(Records from a collection)
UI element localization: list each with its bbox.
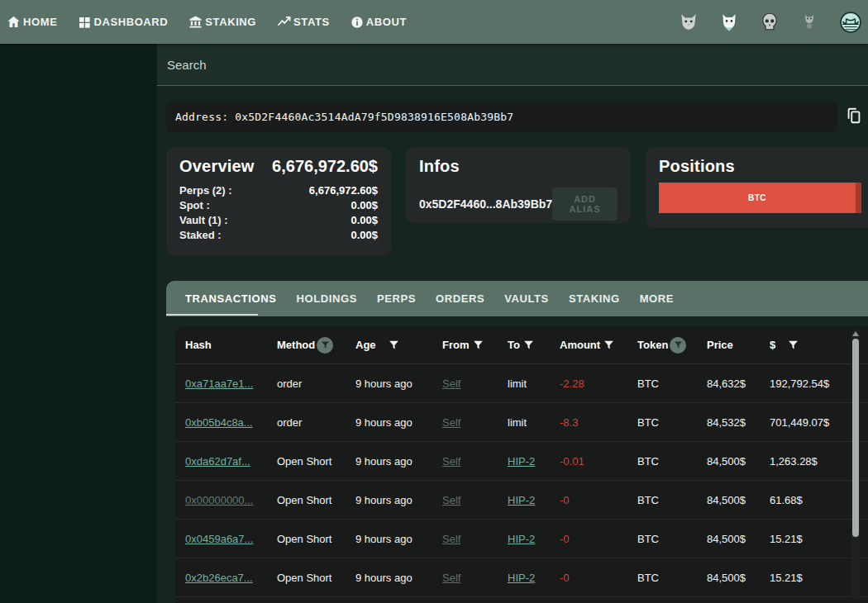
from-link[interactable]: Self [442, 572, 460, 584]
hash-link[interactable]: 0xda62d7af... [185, 455, 250, 468]
hash-link[interactable]: 0x00000000... [185, 494, 253, 506]
from-link[interactable]: Self [442, 416, 460, 429]
nav-item-about[interactable]: ABOUT [351, 16, 407, 29]
address-display: Address: 0x5D2F4460Ac3514AdA79f5D9838916… [166, 102, 837, 132]
table-scrollbar [851, 330, 860, 601]
dashboard-icon [78, 16, 91, 29]
nav-item-staking[interactable]: STAKING [188, 15, 256, 29]
usd-filter-icon[interactable] [788, 339, 799, 350]
table-row: 0xa71aa7e1... order 9 hours ago Self lim… [175, 364, 868, 403]
search-bar [157, 44, 868, 86]
table-row: 0xda62d7af... Open Short 9 hours ago Sel… [175, 442, 868, 481]
infos-address-short: 0x5D2F4460...8Ab39Bb7 [419, 197, 552, 211]
nav-menu: HOME DASHBOARD STAKING STATS ABOUT [7, 15, 407, 29]
overview-row-perps: Perps (2) : 6,676,972.60$ [179, 183, 378, 198]
nav-item-stats[interactable]: STATS [277, 15, 330, 29]
search-input[interactable] [157, 44, 868, 85]
overview-row-vault: Vault (1) : 0.00$ [179, 213, 378, 228]
overview-card: Overview 6,676,972.60$ Perps (2) : 6,676… [166, 147, 391, 255]
tab-more[interactable]: MORE [640, 292, 674, 305]
tab-transactions[interactable]: TRANSACTIONS [185, 292, 276, 305]
scroll-up-icon[interactable] [852, 331, 859, 336]
to-link[interactable]: HIP-2 [508, 455, 535, 468]
position-bar-btc[interactable]: BTC [659, 183, 861, 213]
nav-item-home[interactable]: HOME [7, 15, 57, 29]
col-usd: $ [770, 339, 775, 351]
tab-vaults[interactable]: VAULTS [504, 292, 549, 305]
table-header: Hash Method Age From To Amount Token Pri… [175, 326, 868, 364]
nav-item-label: HOME [23, 16, 57, 28]
summary-cards: Overview 6,676,972.60$ Perps (2) : 6,676… [166, 147, 868, 255]
top-nav: HOME DASHBOARD STAKING STATS ABOUT [0, 0, 868, 44]
from-filter-icon[interactable] [473, 339, 484, 350]
nav-item-dashboard[interactable]: DASHBOARD [78, 16, 168, 29]
from-link[interactable]: Self [442, 377, 460, 390]
overview-row-spot: Spot : 0.00$ [179, 198, 378, 213]
nav-item-label: ABOUT [366, 16, 407, 28]
table-row: 0x00000000... Open Short 9 hours ago Sel… [175, 481, 868, 520]
main-content: Address: 0x5D2F4460Ac3514AdA79f5D9838916… [157, 44, 868, 603]
to-link[interactable]: HIP-2 [508, 533, 535, 545]
address-text: Address: 0x5D2F4460Ac3514AdA79f5D9838916… [175, 111, 513, 123]
home-icon [7, 15, 21, 29]
hash-link[interactable]: 0xb05b4c8a... [185, 416, 253, 429]
table-row: 0x0459a6a7... Open Short 9 hours ago Sel… [175, 520, 868, 558]
hash-link[interactable]: 0xa71aa7e1... [185, 377, 253, 390]
infos-title: Infos [419, 157, 618, 176]
cat-icon[interactable] [718, 12, 740, 33]
trend-icon [277, 15, 291, 29]
col-price: Price [707, 339, 733, 351]
address-row: Address: 0x5D2F4460Ac3514AdA79f5D9838916… [166, 102, 865, 132]
table-row: 0x2b26eca7... Open Short 9 hours ago Sel… [175, 558, 868, 597]
wolf-icon[interactable] [678, 12, 699, 33]
from-link[interactable]: Self [442, 494, 460, 506]
infos-card: Infos 0x5D2F4460...8Ab39Bb7 ADD ALIAS [406, 147, 631, 223]
tab-perps[interactable]: PERPS [377, 292, 416, 305]
to-filter-icon[interactable] [523, 339, 534, 350]
nav-item-label: DASHBOARD [93, 16, 168, 28]
positions-card: Positions BTC [646, 147, 868, 228]
info-icon [351, 16, 364, 29]
transactions-table: Hash Method Age From To Amount Token Pri… [175, 326, 868, 603]
tab-holdings[interactable]: HOLDINGS [296, 292, 356, 305]
kitten-icon[interactable] [799, 12, 821, 33]
col-to: To [508, 339, 520, 351]
from-link[interactable]: Self [442, 533, 460, 545]
bridge-logo-icon[interactable] [840, 12, 861, 33]
add-alias-button[interactable]: ADD ALIAS [552, 188, 618, 221]
age-filter-icon[interactable] [389, 339, 399, 350]
overview-total: 6,676,972.60$ [272, 157, 378, 176]
skull-icon[interactable] [759, 12, 780, 33]
hash-link[interactable]: 0x0459a6a7... [185, 533, 253, 545]
positions-title: Positions [659, 157, 868, 176]
col-hash: Hash [185, 339, 212, 351]
nav-item-label: STATS [293, 16, 330, 28]
table-row: 0xb05b4c8a... order 9 hours ago Self lim… [175, 403, 868, 442]
to-link[interactable]: HIP-2 [508, 494, 535, 506]
to-link[interactable]: HIP-2 [508, 572, 535, 584]
nav-item-label: STAKING [205, 16, 256, 28]
tab-staking[interactable]: STAKING [569, 292, 620, 305]
hash-link[interactable]: 0x2b26eca7... [185, 572, 253, 584]
token-filter-icon[interactable] [670, 337, 686, 354]
copy-address-button[interactable] [843, 107, 865, 128]
nav-pets [678, 12, 863, 33]
col-from: From [442, 339, 470, 351]
copy-icon [845, 107, 863, 127]
from-link[interactable]: Self [442, 455, 460, 468]
tab-bar: TRANSACTIONS HOLDINGS PERPS ORDERS VAULT… [166, 281, 868, 316]
method-filter-icon[interactable] [317, 337, 333, 354]
scrollbar-thumb[interactable] [852, 339, 859, 537]
active-tab-indicator [166, 314, 258, 316]
position-bar-label: BTC [748, 193, 766, 202]
col-token: Token [637, 339, 668, 351]
overview-row-staked: Staked : 0.00$ [179, 228, 378, 243]
tab-orders[interactable]: ORDERS [436, 292, 484, 305]
col-age: Age [355, 339, 376, 351]
overview-title: Overview [179, 157, 255, 176]
amount-filter-icon[interactable] [603, 339, 614, 350]
col-amount: Amount [560, 339, 600, 351]
col-method: Method [277, 339, 315, 351]
bank-icon [188, 15, 203, 29]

__What you need to do__. Find out how many lines in the data above hold the word "infos". Write only the number.

__Exercise output__. 3